In Gforth variables are compiled as "lit <addr>", and Gforth has a
primitive LIT@, and a generalized constant-folding optimization that
replaces "lit <addr> @" with "LIT@ <addr>". In the Gforth image there
are 490 uses of lit@ (out of 33611 uses of primitives) and 76
occurences of "lit @" (in parts that are compiled before the
generalized constant-folding is active). There are also 293
occurences of "lit !".

However, given the minimal difference between the code produced for
"LIT@" and "LIT @", LIT@ is no longer beneficial. E.g.:

variable v ok
: foo1 v @ + ; ok
: foo2 v [ basic-block-end ] @ + ; ok
see-code foo1
$7F27184A08B0 lit@ 1->2
$7F27184A08B8 v
7F271806B580:   mov    rax,$08[rbx]
7F271806B584:   mov    r15,[rax]
$7F27184A08C0 + 2->1
7F271806B587:   add    r13,r15
$7F27184A08C8 ;s 1->1
...
see-code foo2
$7F27184A08F8 lit 1->2
$7F27184A0900 v
7F271806B596:   mov    r15,$08[rbx]
$7F27184A0908 @ 2->2
7F271806B59A:   mov    r15,[r15]
$7F27184A0910 + 2->1
7F271806B59D:   add    r13,r15
$7F27184A0918 ;s 1->1
...

More generally, a simple "optimizer" that replaces short
sequences of Forth primitives by different, shorter sequence
of primitives is likely to give similar gain. However,
chance of match decreases with length of the sequence.

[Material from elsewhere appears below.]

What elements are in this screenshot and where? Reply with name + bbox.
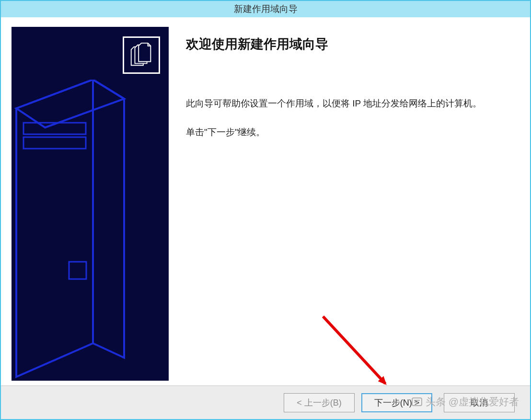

Gforth has that as static superinstructions. You can see the
sequences in
<http://git.savannah.gnu.org/cgit/gforth.git/tree/peeprules.vmg>, in
the lines before there is any occurence of prim-states or something
similar. As you can see, many of the formerly-used sequences are now
commented out, because static superinstructions do not play well with
a) static stack caching (currently static superinstructions only work
for the default stack cache state) and b) IP-update optimization (if
one of the primitives in the sequence has an immediate argument (e.g.,
LIT), you would need additional variants for various IP offsets, or
update the IP before the sequence).

The remaining static superinstructions

* have to do with stacks where we do not have stack caching (FP stack,
locals stack, return stack),

* are combinations of comparison primitives and ?BRANCH (this avoids
the need to reify the result of the comparison in a general-purpose
register), or

* are sequences of typical memory-access words (not because they occur
so often, but because it's better to have a small number of words
that can be combined, and a number of combinations in the optimizer
than to have a combinatorial explosion of words).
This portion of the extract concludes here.